Первый для богатых – миллионеров и выше. Роскошные здания деловых и финансовых центров, домов бассейнами на крышах и висячими садами. Чистые улицы, по которым ездили исключительно роскошные лимузины. Горный воздух…
Второй сектор предназначался для управляющего персонала и среднего класса.
Третий – сектор рабочего класса и обслуживающего персонала. Здесь уже работали заводы, на стенах тут и там мелькали граффити.
Четвертый – для отбросов. Здесь жили все те, кто не хотел работать и существовал за счет первых трех классов, на пособия и бесплатный паек. Здесь бушевала преступность и все мыслимые пороки. Полиция в сектора четвертого класса не заглядывала столетия три, не меньше. Воздух по качеству был не лучше, чем тот, что валил из труб заводов двадцатого столетия.
Отравленный, полноценно мертвый океан не мог поддерживать жизнь. В его толщах уже давно не плавали киты. Да что там киты?! Рыбешки, и те уже все давно повсплывали кверху брюхом. Даже водоросли, и те вот уже столетие не желали расти. Кое-как выживали лишь бактерии… но они, в отличие от водорослей, не давали кислорода.
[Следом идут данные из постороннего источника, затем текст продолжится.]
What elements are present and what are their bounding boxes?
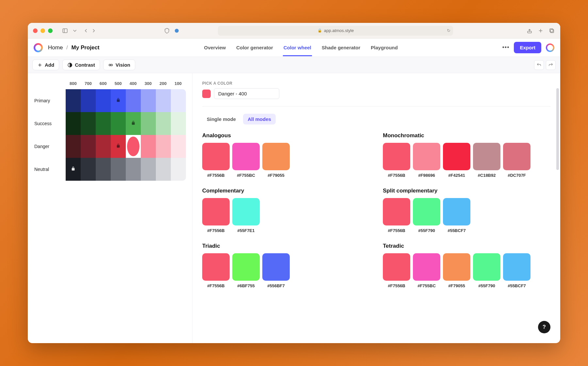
redo-button[interactable] [546,60,556,70]
tab-shade-generator[interactable]: Shade generator [321,39,361,56]
swatch-item: #55F7E1 [232,198,260,233]
undo-button[interactable] [534,60,544,70]
picker-input[interactable] [214,88,279,99]
shade-cell[interactable] [141,135,156,158]
new-tab-icon[interactable] [537,27,544,34]
shade-cell[interactable] [126,158,141,181]
swatch-row: #F7556B#F755BC#F79055#55F790#55BCF7 [383,253,550,288]
swatch-row: #F7556B#55F790#55BCF7 [383,198,550,233]
shade-cell[interactable] [156,112,171,135]
contrast-button[interactable]: Contrast [62,59,100,70]
hex-label: #DC707F [508,173,526,178]
avatar[interactable] [546,43,554,52]
color-swatch[interactable] [262,143,290,170]
mode-single[interactable]: Single mode [202,114,240,125]
color-swatch[interactable] [383,143,410,170]
color-swatch[interactable] [262,253,290,281]
tab-overview[interactable]: Overview [203,39,226,56]
shade-cell[interactable] [81,135,96,158]
color-swatch[interactable] [443,143,470,170]
color-swatch[interactable] [232,253,260,281]
refresh-icon[interactable]: ↻ [447,28,450,33]
color-swatch[interactable] [202,143,230,170]
shade-cell[interactable] [111,112,126,135]
color-swatch[interactable] [413,198,440,225]
shade-cell[interactable] [66,158,81,181]
shade-cell[interactable] [156,135,171,158]
app-logo[interactable] [34,43,43,52]
share-icon[interactable] [526,27,533,34]
color-swatch[interactable] [473,253,500,281]
shade-cell[interactable] [171,158,186,181]
mode-all[interactable]: All modes [243,114,276,125]
tab-color-generator[interactable]: Color generator [236,39,274,56]
shade-cell[interactable] [96,158,111,181]
close-window-button[interactable] [33,28,38,33]
shade-level-label: 500 [111,81,126,86]
color-swatch[interactable] [413,143,440,170]
color-swatch[interactable] [232,143,260,170]
export-button[interactable]: Export [514,42,541,53]
shade-cell[interactable] [156,158,171,181]
shade-cell[interactable] [96,135,111,158]
palette-row-label: Danger [34,144,66,149]
shade-cell[interactable] [126,89,141,112]
maximize-window-button[interactable] [48,28,53,33]
extension-icon[interactable] [173,27,180,34]
tabs-icon[interactable] [548,27,555,34]
minimize-window-button[interactable] [41,28,45,33]
shade-cell[interactable] [81,89,96,112]
shade-cell[interactable] [126,112,141,135]
shade-cell[interactable] [111,135,126,158]
color-swatch[interactable] [503,143,531,170]
back-button[interactable] [83,27,89,34]
swatch-row: #F7556B#6BF755#556BF7 [202,253,370,288]
shade-cell[interactable] [156,89,171,112]
picker-swatch[interactable] [202,90,211,98]
shade-cell[interactable] [96,89,111,112]
swatch-item: #556BF7 [262,253,290,288]
color-swatch[interactable] [473,143,500,170]
shade-cell[interactable] [81,158,96,181]
vision-button[interactable]: Vision [103,59,135,70]
color-swatch[interactable] [383,198,410,225]
shade-cell[interactable] [66,112,81,135]
shade-cell[interactable] [141,89,156,112]
color-swatch[interactable] [443,198,470,225]
breadcrumb-home[interactable]: Home [48,44,63,51]
shade-cell[interactable] [66,89,81,112]
color-swatch[interactable] [202,253,230,281]
color-swatch[interactable] [443,253,470,281]
shade-cell[interactable] [171,89,186,112]
color-swatch[interactable] [232,198,260,225]
more-menu-icon[interactable]: ••• [502,44,510,51]
scrollbar[interactable] [556,88,559,170]
shade-cell[interactable] [111,89,126,112]
shade-cell[interactable] [111,158,126,181]
forward-button[interactable] [90,27,97,34]
hex-label: #55BCF7 [448,228,466,233]
url-bar[interactable]: 🔒 app.atmos.style ↻ [218,26,453,36]
tab-color-wheel[interactable]: Color wheel [283,39,312,56]
shield-icon[interactable] [164,27,170,34]
color-swatch[interactable] [383,253,410,281]
palette-grid: PrimarySuccessDangerNeutral [34,89,186,181]
color-swatch[interactable] [413,253,440,281]
shade-cell[interactable] [96,112,111,135]
hex-label: #F42541 [448,173,465,178]
breadcrumb-project[interactable]: My Project [72,44,100,51]
help-button[interactable]: ? [538,321,550,333]
shade-cell[interactable] [126,135,141,158]
add-button[interactable]: Add [32,59,59,70]
shade-cell[interactable] [141,112,156,135]
shade-cell[interactable] [81,112,96,135]
tab-playground[interactable]: Playground [370,39,399,56]
shade-cell[interactable] [141,158,156,181]
sidebar-toggle-icon[interactable] [62,27,68,34]
color-swatch[interactable] [503,253,531,281]
shade-cell[interactable] [171,135,186,158]
shade-cell[interactable] [66,135,81,158]
shade-cell[interactable] [171,112,186,135]
chevron-down-icon[interactable] [72,27,78,34]
color-swatch[interactable] [202,198,230,225]
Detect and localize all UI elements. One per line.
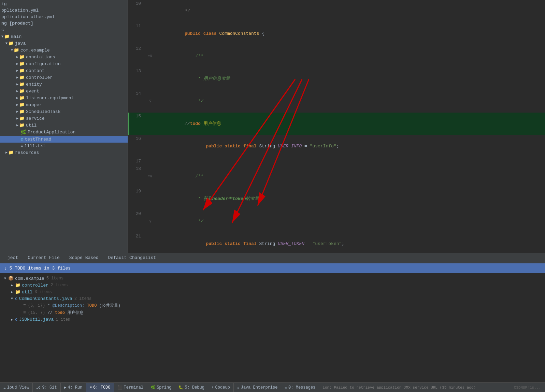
- sidebar-item-event[interactable]: ▶ 📁 event: [0, 88, 128, 95]
- todo-keyword: todo: [55, 310, 65, 315]
- line-gutter: ≡⊽: [145, 165, 155, 188]
- expand-icon: ▶: [11, 283, 13, 287]
- status-error-text: ion: Failed to retrieve application JMX …: [322, 386, 476, 390]
- todo-file-header-common-constants[interactable]: ▼ c CommonConstants.java 2 items: [7, 295, 545, 302]
- code-line-21: 21 public static final String USER_TOKEN…: [128, 233, 545, 253]
- file-name: CommonConstants.java: [19, 296, 72, 301]
- todo-entry-2[interactable]: ≡ (15, 7) // todo 用户信息: [7, 309, 545, 316]
- tab-default-changelist[interactable]: Default Changelist: [103, 253, 161, 263]
- sidebar-item-annotations[interactable]: ▶ 📁 annotations: [0, 54, 128, 60]
- sidebar-item-service[interactable]: ▶ 📁 service: [0, 115, 128, 122]
- status-tool-java-enterprise[interactable]: ☕ Java Enterprise: [234, 383, 282, 392]
- sidebar-item-java[interactable]: ▼ 📁 java: [0, 40, 128, 47]
- sidebar-item-1111-txt[interactable]: ≡ 1111.txt: [0, 143, 128, 149]
- todo-entry-1[interactable]: ≡ (6, 17) * @Description: TODO (公共常量): [7, 302, 545, 309]
- sidebar-item-controller[interactable]: ▶ 📁 controller: [0, 74, 128, 81]
- tab-project[interactable]: ject: [3, 253, 23, 263]
- sidebar-item-app-yml[interactable]: pplication.yml: [0, 7, 128, 14]
- line-gutter: [145, 135, 155, 158]
- code-line-18: 18 ≡⊽ /**: [128, 165, 545, 188]
- git-icon: ⎇: [36, 385, 41, 390]
- line-number: 18: [128, 165, 145, 188]
- expand-arrow: ▶: [16, 96, 18, 100]
- expand-arrow: ▶: [5, 150, 8, 155]
- line-gutter: ≡⊽: [145, 45, 155, 68]
- todo-subgroup-header-util[interactable]: ▶ 📁 util 3 items: [7, 289, 545, 295]
- sidebar-item-resources[interactable]: ▶ 📁 resources: [0, 149, 128, 156]
- todo-subgroup-controller: ▶ 📁 controller 2 items: [0, 282, 545, 289]
- folder-icon: 📁: [15, 282, 20, 288]
- line-content: public static final String USER_TOKEN = …: [155, 233, 545, 253]
- messages-icon: ✉: [285, 385, 287, 390]
- status-tool-debug[interactable]: 🐛 5: Debug: [175, 383, 208, 392]
- todo-subgroup-header-controller[interactable]: ▶ 📁 controller 2 items: [7, 282, 545, 289]
- sidebar-item-test-thread[interactable]: c testThread: [0, 136, 128, 143]
- line-gutter: ⊽: [145, 210, 155, 233]
- tool-label: loud View: [7, 385, 29, 390]
- sidebar-item-entity[interactable]: ▶ 📁 entity: [0, 81, 128, 88]
- line-number: 11: [128, 23, 145, 45]
- todo-file-header-jsonutil[interactable]: ▶ c JSONUtil.java 1 item: [7, 316, 545, 323]
- subgroup-name: controller: [22, 283, 48, 288]
- spring-icon: 🌿: [20, 129, 26, 135]
- folder-icon: 📁: [19, 102, 25, 107]
- code-line-15: 15 //todo 用户信息: [128, 113, 545, 135]
- sidebar-item-scheduledtask[interactable]: ▶ 📁 ScheduledTask: [0, 108, 128, 115]
- sidebar-item-listener[interactable]: ▶ 📁 listener.equipment: [0, 95, 128, 101]
- folder-icon: 📁: [14, 47, 19, 53]
- entry-text2: 用户信息: [67, 310, 84, 315]
- sidebar-item-product-application[interactable]: 🌿 ProductApplication: [0, 129, 128, 136]
- code-editor[interactable]: 10 */ 11 public class CommonConstants { …: [128, 0, 545, 253]
- status-tool-cloud[interactable]: ☁ loud View: [0, 383, 33, 392]
- sidebar-item-main[interactable]: ▼ 📁 main: [0, 33, 128, 40]
- line-number: 16: [128, 135, 145, 158]
- status-tool-messages[interactable]: ✉ 0: Messages: [281, 383, 319, 392]
- expand-arrow: ▶: [16, 103, 18, 107]
- status-tool-todo[interactable]: ≡ 6: TODO: [86, 383, 114, 392]
- line-content: [155, 158, 545, 165]
- subgroup-count: 3 items: [34, 290, 52, 294]
- line-content: * 用户信息常量: [155, 68, 545, 90]
- todo-list: ▼ 📦 com.example 5 items ▶ 📁 controller 2…: [0, 273, 545, 382]
- sidebar-item-ig[interactable]: ig: [0, 1, 128, 7]
- tool-label: Codeup: [215, 385, 230, 390]
- tool-label: Spring: [157, 385, 171, 390]
- status-tool-run[interactable]: ▶ 4: Run: [61, 383, 86, 392]
- line-gutter: [145, 158, 155, 165]
- tab-scope-based[interactable]: Scope Based: [64, 253, 103, 263]
- expand-arrow: ▶: [16, 82, 18, 86]
- folder-icon: 📁: [15, 289, 20, 295]
- sidebar-item-mapper[interactable]: ▶ 📁 mapper: [0, 101, 128, 108]
- group-name: com.example: [15, 276, 44, 281]
- sidebar-item-util[interactable]: ▶ 📁 util: [0, 122, 128, 129]
- expand-arrow: ▶: [16, 62, 18, 66]
- expand-arrow: ▶: [16, 110, 18, 114]
- status-tool-git[interactable]: ⎇ 9: Git: [33, 383, 60, 392]
- at-description: @Description:: [53, 303, 85, 308]
- status-tool-terminal[interactable]: ⬛ Terminal: [114, 383, 147, 392]
- code-line-11: 11 public class CommonConstants {: [128, 23, 545, 45]
- sidebar-item-app-other-yml[interactable]: pplication-other.yml: [0, 14, 128, 20]
- sidebar-item-c[interactable]: c: [0, 27, 128, 33]
- folder-icon: 📁: [19, 122, 25, 128]
- line-content: public static final String USER_INFO = "…: [155, 135, 545, 158]
- tab-current-file[interactable]: Current File: [23, 253, 64, 263]
- status-tool-spring[interactable]: 🌿 Spring: [147, 383, 175, 392]
- code-line-17: 17: [128, 158, 545, 165]
- tab-label: Scope Based: [69, 255, 99, 260]
- status-tool-codeup[interactable]: ⬆ Codeup: [208, 383, 234, 392]
- bottom-panel: ject Current File Scope Based Default Ch…: [0, 253, 545, 382]
- sidebar-item-com-example[interactable]: ▼ 📁 com.example: [0, 47, 128, 54]
- todo-group-header[interactable]: ▼ 📦 com.example 5 items: [0, 275, 545, 282]
- line-number: 17: [128, 158, 145, 165]
- sidebar-item-configuration[interactable]: ▶ 📁 configuration: [0, 60, 128, 67]
- bottom-tab-bar: ject Current File Scope Based Default Ch…: [0, 253, 545, 263]
- tab-label: Default Changelist: [108, 255, 156, 260]
- sidebar-item-contant[interactable]: ▶ 📁 contant: [0, 67, 128, 74]
- line-gutter: [145, 68, 155, 90]
- line-gutter: [145, 113, 155, 135]
- line-number: 20: [128, 210, 145, 233]
- line-content: */: [155, 90, 545, 113]
- sidebar-item-ng-product[interactable]: ng [product]: [0, 20, 128, 27]
- folder-icon: 📁: [8, 41, 14, 46]
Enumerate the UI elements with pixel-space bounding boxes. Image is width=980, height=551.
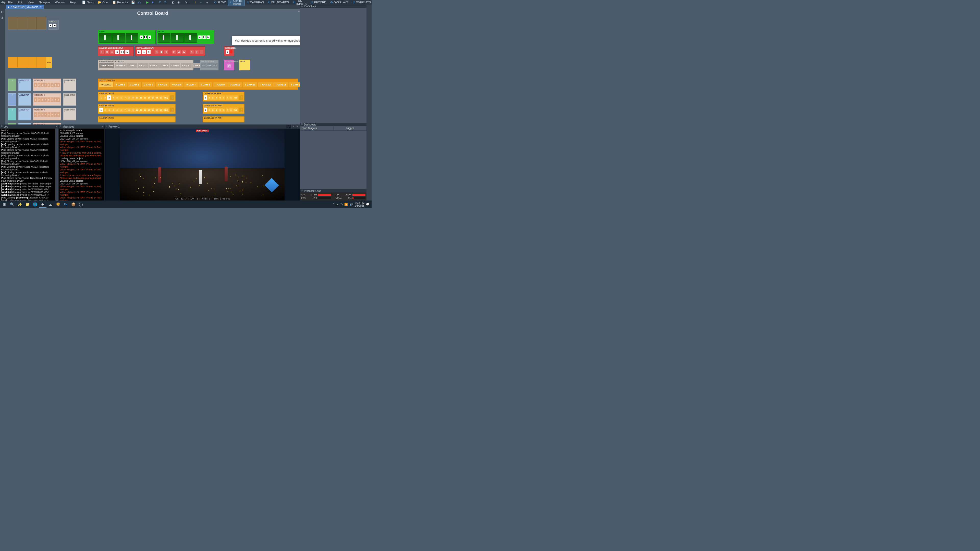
tab-record[interactable]: ⏻RECORD (309, 0, 328, 4)
cam-play[interactable]: ▶ (125, 50, 129, 54)
close-icon[interactable]: ✕ (296, 125, 299, 128)
preview-index[interactable] (286, 125, 292, 128)
path-14[interactable]: 14 (151, 108, 155, 112)
vis-num-8[interactable]: 8 (57, 112, 60, 117)
path-7[interactable]: 7 (123, 95, 127, 100)
brown-slot[interactable] (37, 17, 46, 29)
tool-new[interactable]: 📄New▾ (80, 0, 96, 4)
vis-num-4[interactable]: 4 (44, 83, 47, 87)
cam-tool-1[interactable]: ✦ (100, 50, 104, 54)
tool-save-all[interactable]: 🗂 (137, 0, 143, 4)
rec-record[interactable] (230, 50, 232, 54)
cam-stop[interactable]: ■ (115, 50, 119, 54)
pm-program[interactable]: PROGRAM (99, 63, 115, 68)
vis-num-3[interactable]: 3 (41, 83, 44, 87)
green-stop[interactable]: ■ (198, 35, 202, 39)
dashboard-header[interactable]: ⠿Dashboard✕ (300, 123, 372, 126)
tray-onedrive[interactable]: ☁ (336, 203, 339, 206)
explorer-icon[interactable]: 📁 (24, 201, 31, 208)
pm-cam-2[interactable]: CAM 2 (138, 63, 148, 68)
tcam-10[interactable]: T CAM 10 (228, 82, 242, 87)
path-13[interactable]: 13 (147, 95, 151, 100)
path-6[interactable]: 6 (222, 95, 225, 100)
cam-tool-3[interactable]: ≡ (110, 50, 114, 54)
tool-nav-up[interactable]: ↑ (193, 0, 198, 4)
edit-pen[interactable]: ✎ (190, 50, 194, 54)
vis-num-5[interactable]: 5 (48, 112, 51, 117)
adj-a[interactable]: 1 (8, 79, 16, 91)
path-5[interactable]: 5 (218, 95, 222, 100)
path-6[interactable]: 6 (119, 95, 123, 100)
path-SEQ[interactable]: SEQ (163, 108, 169, 112)
board-menu-icon[interactable]: ≡ (298, 10, 300, 13)
path-11[interactable]: 11 (139, 95, 143, 100)
green-thumb[interactable] (171, 33, 184, 43)
adj-b[interactable]: 2 (8, 94, 16, 106)
log-header[interactable]: ⠿Log✕ (0, 124, 59, 129)
vis-num-3[interactable]: 3 (41, 97, 44, 102)
vcam-1[interactable]: V CAM 1 (99, 82, 113, 87)
path-6[interactable]: 6 (222, 108, 225, 112)
path-12[interactable]: 12 (143, 108, 147, 112)
log-body[interactable]: Device"[Arr] Opening device "Audio: WASA… (0, 129, 56, 208)
messages-header[interactable]: ⠿Messages✕ (59, 124, 104, 129)
green-thumb[interactable] (112, 33, 125, 43)
vis-num-6[interactable]: 6 (51, 97, 54, 102)
path-9[interactable]: 9 (131, 108, 135, 112)
full-slot[interactable] (37, 57, 46, 68)
path-14[interactable]: 14 (151, 95, 155, 100)
vis-num-7[interactable]: 7 (54, 112, 57, 117)
path-5[interactable]: 5 (115, 108, 119, 112)
tray-sync[interactable]: ↻ (340, 203, 343, 206)
preview-viewport[interactable]: EDIT MODE FOV: 32.1° | CAM: 1 | PATH: 3 … (105, 129, 300, 200)
onscreen-info[interactable]: Info (201, 63, 206, 68)
onscreen-safe[interactable]: Safe (207, 63, 212, 68)
vcam-8[interactable]: V CAM 8 (199, 82, 212, 87)
photoshop-icon[interactable]: Ps (62, 201, 69, 208)
vis-num-6[interactable]: 6 (51, 83, 54, 87)
menu-window[interactable]: Window (52, 1, 68, 4)
vis-num-5[interactable]: 5 (48, 83, 51, 87)
edit-a[interactable]: A (142, 50, 146, 54)
tool-misc2[interactable]: ◉ (176, 0, 181, 4)
adjuster-1[interactable]: ADJUSTER 1 (18, 79, 31, 91)
path-13[interactable]: 13 (147, 108, 151, 112)
path-7[interactable]: 7 (123, 108, 127, 112)
tcam-9[interactable]: T CAM 9 (213, 82, 227, 87)
brown-slot[interactable] (8, 17, 18, 29)
menu-edit[interactable]: Edit (15, 1, 25, 4)
path-7[interactable]: 7 (226, 95, 229, 100)
tcam-14[interactable]: T CAM 14 (289, 82, 300, 87)
path-2[interactable]: 2 (103, 108, 107, 112)
tool-recent[interactable]: 📋Recent▾ (111, 0, 130, 4)
path-10[interactable]: 10 (135, 108, 139, 112)
path-7[interactable]: 7 (226, 108, 229, 112)
green-play[interactable]: ▶ (207, 35, 210, 39)
pm-cam-1[interactable]: CAM 1 (127, 63, 137, 68)
tab-cameras[interactable]: ⏻CAMERAS (245, 0, 266, 4)
menu-file[interactable]: File (6, 1, 15, 4)
tool-nav-back[interactable]: ← (198, 0, 204, 4)
tool-undo[interactable]: ↶ (157, 0, 162, 4)
preview-dropdown[interactable]: ▾ (292, 125, 295, 128)
vcam-7[interactable]: V CAM 7 (184, 82, 198, 87)
app-icon-3[interactable]: 📦 (69, 201, 77, 208)
vcam-4[interactable]: V CAM 4 (142, 82, 156, 87)
path-1[interactable]: 1 (204, 95, 207, 100)
path-SEQ[interactable]: SEQ (163, 95, 169, 100)
tool-save[interactable]: 💾 (130, 0, 137, 4)
path-2[interactable]: 2 (207, 95, 211, 100)
menu-navigate[interactable]: Navigate (36, 1, 52, 4)
pm-cam-4[interactable]: CAM 4 (159, 63, 169, 68)
crawl-play[interactable]: ▶ (53, 24, 56, 27)
path-11[interactable]: 11 (139, 108, 143, 112)
edit-curve-2[interactable]: ~ (200, 50, 204, 54)
vis-num-6[interactable]: 6 (51, 112, 54, 117)
path-5[interactable]: 5 (218, 108, 222, 112)
path-1[interactable]: 1 (99, 108, 103, 112)
tool-open[interactable]: 📂Open (96, 0, 111, 4)
close-icon[interactable]: ✕ (56, 125, 57, 128)
pm-cam-5[interactable]: CAM 5 (170, 63, 180, 68)
path-1[interactable]: 1 (99, 95, 103, 100)
crawl-stop[interactable]: ■ (49, 24, 52, 27)
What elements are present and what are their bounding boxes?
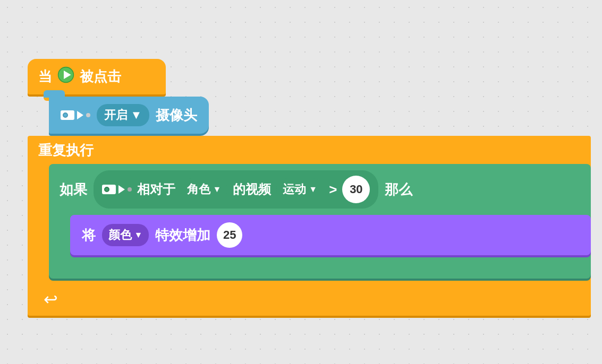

От отравленной атмосферы спасались куполами, под которыми работали настоящие заводы по выработке кислорода, разводя сверхпродуктивные водоросли.
Отсутствовала сколько-нибудь чистая земля, а значит, она не могла что-либо родить для прокорма стомиллиардного населения планеты-города.
Все продовольствие выращивалось на фермах – так называемые сублиматы – водоросли и синтетические волокна, приправленные вкусовыми добавками жареного мяса или фруктов. Граждане позажиточнее могли себе позволить покупать завозную продукцию с плантаций и звероферм Марса.
Но даже мощностей Марса не хватало для покрытия потребностей Земли, Марс обеспечивал всего двадцать процентов спроса. Остальное завозилось с дальних колоний огромными танкерами и сухогрузами. С этими монстрами гиперкорпораций соревновались частники, на скоростных кораблях-торговцах завозя совсем уж богатым гражданам из второго-первого сектора деликатесы. Но все они, точно вереницы муравьев, спешили к своему муравейнику, со всех сторон нагруженные тяжелой поклажей, выгружая продовольствие и вывозя отходы человечества.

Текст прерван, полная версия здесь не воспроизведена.